(Problem details):
Write the entries out exactly, with the final line being the one containing "internal matter and was".

(Saved entries):
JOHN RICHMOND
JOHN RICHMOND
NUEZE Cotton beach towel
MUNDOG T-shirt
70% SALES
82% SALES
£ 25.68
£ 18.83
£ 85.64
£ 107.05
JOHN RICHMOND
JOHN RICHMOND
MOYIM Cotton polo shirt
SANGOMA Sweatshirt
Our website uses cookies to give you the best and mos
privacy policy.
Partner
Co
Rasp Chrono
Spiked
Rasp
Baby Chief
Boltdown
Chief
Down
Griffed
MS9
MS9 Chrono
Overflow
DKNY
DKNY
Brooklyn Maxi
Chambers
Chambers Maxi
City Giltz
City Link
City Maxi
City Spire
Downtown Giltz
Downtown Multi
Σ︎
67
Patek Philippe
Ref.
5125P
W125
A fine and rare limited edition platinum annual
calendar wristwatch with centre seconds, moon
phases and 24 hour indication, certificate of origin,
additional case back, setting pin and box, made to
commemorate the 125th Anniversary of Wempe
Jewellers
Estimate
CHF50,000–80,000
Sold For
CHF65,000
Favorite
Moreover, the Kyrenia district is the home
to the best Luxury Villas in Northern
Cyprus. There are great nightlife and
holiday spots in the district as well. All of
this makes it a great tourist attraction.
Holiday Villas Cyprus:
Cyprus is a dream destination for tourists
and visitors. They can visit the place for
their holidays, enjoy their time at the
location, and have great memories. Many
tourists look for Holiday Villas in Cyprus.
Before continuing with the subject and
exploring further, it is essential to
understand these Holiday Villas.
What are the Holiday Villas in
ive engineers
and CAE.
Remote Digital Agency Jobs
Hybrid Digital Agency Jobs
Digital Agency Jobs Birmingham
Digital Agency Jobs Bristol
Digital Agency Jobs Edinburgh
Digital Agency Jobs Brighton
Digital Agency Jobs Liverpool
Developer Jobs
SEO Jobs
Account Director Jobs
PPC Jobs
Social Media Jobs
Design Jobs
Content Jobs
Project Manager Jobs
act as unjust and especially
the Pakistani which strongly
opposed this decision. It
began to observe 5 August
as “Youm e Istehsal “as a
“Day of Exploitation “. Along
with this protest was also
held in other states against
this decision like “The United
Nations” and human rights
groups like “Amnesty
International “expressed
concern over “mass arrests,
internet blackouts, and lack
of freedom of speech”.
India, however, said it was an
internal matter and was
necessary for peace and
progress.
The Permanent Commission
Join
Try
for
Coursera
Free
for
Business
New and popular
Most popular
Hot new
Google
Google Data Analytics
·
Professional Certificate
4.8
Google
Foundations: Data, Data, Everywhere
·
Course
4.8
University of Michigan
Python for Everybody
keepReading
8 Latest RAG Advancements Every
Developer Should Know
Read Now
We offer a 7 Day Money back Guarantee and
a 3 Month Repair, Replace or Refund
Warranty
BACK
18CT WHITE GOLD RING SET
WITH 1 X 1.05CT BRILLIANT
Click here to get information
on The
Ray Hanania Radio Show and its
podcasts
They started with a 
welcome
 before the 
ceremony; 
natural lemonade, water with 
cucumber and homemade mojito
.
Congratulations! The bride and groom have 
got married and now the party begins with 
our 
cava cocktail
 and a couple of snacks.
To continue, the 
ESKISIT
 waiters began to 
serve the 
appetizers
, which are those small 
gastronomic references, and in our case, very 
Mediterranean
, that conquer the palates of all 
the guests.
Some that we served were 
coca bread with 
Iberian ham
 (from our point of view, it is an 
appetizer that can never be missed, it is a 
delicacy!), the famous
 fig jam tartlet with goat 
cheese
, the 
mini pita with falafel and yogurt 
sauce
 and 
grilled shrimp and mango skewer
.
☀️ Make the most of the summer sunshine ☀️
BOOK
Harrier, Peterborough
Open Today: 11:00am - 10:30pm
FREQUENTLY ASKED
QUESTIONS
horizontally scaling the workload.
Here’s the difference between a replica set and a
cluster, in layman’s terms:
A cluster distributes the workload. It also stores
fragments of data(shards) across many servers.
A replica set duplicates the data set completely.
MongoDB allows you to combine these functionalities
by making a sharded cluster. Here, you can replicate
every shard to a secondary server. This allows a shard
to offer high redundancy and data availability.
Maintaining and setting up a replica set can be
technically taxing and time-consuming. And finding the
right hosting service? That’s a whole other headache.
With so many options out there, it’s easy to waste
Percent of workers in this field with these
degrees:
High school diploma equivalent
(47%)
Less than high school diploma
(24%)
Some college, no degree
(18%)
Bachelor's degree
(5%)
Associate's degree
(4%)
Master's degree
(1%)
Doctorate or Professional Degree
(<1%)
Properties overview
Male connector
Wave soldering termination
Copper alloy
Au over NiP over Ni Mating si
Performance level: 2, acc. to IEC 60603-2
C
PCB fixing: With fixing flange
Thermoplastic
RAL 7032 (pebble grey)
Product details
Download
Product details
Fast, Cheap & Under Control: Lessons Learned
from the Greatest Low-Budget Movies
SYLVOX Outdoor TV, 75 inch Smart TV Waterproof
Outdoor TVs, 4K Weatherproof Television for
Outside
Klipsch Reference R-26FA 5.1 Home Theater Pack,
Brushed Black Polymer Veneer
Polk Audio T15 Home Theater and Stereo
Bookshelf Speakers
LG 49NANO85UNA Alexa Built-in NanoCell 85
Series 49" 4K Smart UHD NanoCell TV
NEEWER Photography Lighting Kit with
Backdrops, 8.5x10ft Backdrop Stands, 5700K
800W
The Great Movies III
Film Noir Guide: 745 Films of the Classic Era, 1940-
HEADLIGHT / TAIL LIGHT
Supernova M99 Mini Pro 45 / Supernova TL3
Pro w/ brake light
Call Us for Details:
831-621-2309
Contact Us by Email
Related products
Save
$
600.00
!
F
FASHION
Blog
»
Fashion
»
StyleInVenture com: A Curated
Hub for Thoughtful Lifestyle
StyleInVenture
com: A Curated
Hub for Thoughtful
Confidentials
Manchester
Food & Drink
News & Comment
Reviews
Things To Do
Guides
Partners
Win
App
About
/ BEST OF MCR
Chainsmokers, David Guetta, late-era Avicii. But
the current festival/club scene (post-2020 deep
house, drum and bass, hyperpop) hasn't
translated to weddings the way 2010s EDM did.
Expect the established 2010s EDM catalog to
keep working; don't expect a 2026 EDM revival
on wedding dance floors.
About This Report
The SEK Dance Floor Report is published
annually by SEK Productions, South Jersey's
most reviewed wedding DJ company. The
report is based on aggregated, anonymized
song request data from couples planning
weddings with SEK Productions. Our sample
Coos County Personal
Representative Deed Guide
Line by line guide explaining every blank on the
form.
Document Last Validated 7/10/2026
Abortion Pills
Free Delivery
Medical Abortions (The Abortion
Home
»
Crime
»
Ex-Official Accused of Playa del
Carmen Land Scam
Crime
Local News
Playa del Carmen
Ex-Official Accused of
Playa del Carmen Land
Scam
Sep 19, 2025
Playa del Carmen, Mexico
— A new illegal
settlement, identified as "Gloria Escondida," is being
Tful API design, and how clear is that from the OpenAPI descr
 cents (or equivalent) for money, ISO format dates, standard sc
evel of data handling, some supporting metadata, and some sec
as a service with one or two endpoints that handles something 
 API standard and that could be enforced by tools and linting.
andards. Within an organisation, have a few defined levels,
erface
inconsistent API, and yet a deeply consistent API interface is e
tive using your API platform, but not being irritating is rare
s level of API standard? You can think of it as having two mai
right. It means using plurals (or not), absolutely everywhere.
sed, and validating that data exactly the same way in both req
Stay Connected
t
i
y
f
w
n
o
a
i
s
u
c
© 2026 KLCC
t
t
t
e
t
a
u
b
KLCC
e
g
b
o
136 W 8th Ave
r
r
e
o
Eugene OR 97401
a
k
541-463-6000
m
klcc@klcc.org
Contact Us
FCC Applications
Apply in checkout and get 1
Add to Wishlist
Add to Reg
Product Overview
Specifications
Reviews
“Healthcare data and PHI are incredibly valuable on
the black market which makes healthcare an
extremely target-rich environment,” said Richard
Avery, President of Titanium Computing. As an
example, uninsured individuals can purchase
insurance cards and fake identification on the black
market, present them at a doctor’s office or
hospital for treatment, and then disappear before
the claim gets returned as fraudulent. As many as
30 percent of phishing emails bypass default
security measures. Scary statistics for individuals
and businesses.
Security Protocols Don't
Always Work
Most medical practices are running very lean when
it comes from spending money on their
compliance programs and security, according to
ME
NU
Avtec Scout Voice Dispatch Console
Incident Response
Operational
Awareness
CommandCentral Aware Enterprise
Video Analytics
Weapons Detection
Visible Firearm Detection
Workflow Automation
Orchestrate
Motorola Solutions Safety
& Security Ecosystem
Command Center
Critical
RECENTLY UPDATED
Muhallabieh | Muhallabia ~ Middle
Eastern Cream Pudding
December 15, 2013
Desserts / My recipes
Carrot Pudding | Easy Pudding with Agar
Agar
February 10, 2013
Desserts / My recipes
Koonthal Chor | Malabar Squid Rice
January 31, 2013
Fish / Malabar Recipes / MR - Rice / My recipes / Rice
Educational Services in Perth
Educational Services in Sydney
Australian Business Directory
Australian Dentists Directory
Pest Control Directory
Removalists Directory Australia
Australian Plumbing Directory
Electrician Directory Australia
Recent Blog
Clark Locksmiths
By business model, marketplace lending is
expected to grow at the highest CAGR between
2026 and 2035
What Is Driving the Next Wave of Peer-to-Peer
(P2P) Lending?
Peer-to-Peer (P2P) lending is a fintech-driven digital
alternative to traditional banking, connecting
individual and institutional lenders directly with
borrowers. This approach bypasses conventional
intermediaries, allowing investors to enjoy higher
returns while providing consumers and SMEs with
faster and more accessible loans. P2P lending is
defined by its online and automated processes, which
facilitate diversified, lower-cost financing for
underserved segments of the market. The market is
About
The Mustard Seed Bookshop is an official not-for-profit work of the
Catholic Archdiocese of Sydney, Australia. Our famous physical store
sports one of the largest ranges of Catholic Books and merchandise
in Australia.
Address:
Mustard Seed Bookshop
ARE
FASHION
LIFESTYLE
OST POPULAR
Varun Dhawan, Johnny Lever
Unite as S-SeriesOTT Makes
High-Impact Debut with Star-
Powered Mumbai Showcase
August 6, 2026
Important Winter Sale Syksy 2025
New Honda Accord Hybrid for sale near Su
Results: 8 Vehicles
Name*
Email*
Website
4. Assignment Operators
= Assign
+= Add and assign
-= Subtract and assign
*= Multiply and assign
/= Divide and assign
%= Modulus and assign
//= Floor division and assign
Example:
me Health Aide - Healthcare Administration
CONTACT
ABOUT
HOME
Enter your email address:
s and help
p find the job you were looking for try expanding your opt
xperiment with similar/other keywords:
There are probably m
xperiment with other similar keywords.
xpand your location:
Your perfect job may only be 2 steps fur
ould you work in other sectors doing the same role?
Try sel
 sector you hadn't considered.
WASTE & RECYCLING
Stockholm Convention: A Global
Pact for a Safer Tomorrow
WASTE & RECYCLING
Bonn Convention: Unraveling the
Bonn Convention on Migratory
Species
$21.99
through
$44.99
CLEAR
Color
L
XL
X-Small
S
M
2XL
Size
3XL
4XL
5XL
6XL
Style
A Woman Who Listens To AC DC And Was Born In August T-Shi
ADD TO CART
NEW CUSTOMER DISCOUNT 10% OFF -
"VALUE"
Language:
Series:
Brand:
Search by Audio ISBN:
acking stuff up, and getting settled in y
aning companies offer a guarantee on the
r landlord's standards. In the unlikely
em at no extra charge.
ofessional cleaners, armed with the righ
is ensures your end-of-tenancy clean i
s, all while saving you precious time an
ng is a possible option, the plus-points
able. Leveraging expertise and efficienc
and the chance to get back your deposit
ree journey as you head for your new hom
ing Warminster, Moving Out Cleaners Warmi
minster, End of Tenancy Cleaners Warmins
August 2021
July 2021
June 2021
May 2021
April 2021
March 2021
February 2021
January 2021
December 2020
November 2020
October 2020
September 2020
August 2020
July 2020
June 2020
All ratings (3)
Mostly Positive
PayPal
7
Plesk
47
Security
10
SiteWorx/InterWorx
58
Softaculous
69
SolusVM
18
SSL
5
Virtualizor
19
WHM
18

(Task solution):
JOHN RICHMOND
JOHN RICHMOND
NUEZE Cotton beach towel
MUNDOG T-shirt
70% SALES
82% SALES
£ 25.68
£ 18.83
£ 85.64
£ 107.05
JOHN RICHMOND
JOHN RICHMOND
MOYIM Cotton polo shirt
SANGOMA Sweatshirt
Our website uses cookies to give you the best and mos
privacy policy.
Partner
Co
Rasp Chrono
Spiked
Rasp
Baby Chief
Boltdown
Chief
Down
Griffed
MS9
MS9 Chrono
Overflow
DKNY
DKNY
Brooklyn Maxi
Chambers
Chambers Maxi
City Giltz
City Link
City Maxi
City Spire
Downtown Giltz
Downtown Multi
Σ︎
67
Patek Philippe
Ref.
5125P
W125
A fine and rare limited edition platinum annual
calendar wristwatch with centre seconds, moon
phases and 24 hour indication, certificate of origin,
additional case back, setting pin and box, made to
commemorate the 125th Anniversary of Wempe
Jewellers
Estimate
CHF50,000–80,000
Sold For
CHF65,000
Favorite
Moreover, the Kyrenia district is the home
to the best Luxury Villas in Northern
Cyprus. There are great nightlife and
holiday spots in the district as well. All of
this makes it a great tourist attraction.
Holiday Villas Cyprus:
Cyprus is a dream destination for tourists
and visitors. They can visit the place for
their holidays, enjoy their time at the
location, and have great memories. Many
tourists look for Holiday Villas in Cyprus.
Before continuing with the subject and
exploring further, it is essential to
understand these Holiday Villas.
What are the Holiday Villas in
ive engineers
and CAE.
Remote Digital Agency Jobs
Hybrid Digital Agency Jobs
Digital Agency Jobs Birmingham
Digital Agency Jobs Bristol
Digital Agency Jobs Edinburgh
Digital Agency Jobs Brighton
Digital Agency Jobs Liverpool
Developer Jobs
SEO Jobs
Account Director Jobs
PPC Jobs
Social Media Jobs
Design Jobs
Content Jobs
Project Manager Jobs
act as unjust and especially
the Pakistani which strongly
opposed this decision. It
began to observe 5 August
as “Youm e Istehsal “as a
“Day of Exploitation “. Along
with this protest was also
held in other states against
this decision like “The United
Nations” and human rights
groups like “Amnesty
International “expressed
concern over “mass arrests,
internet blackouts, and lack
of freedom of speech”.
India, however, said it was an
internal matter and was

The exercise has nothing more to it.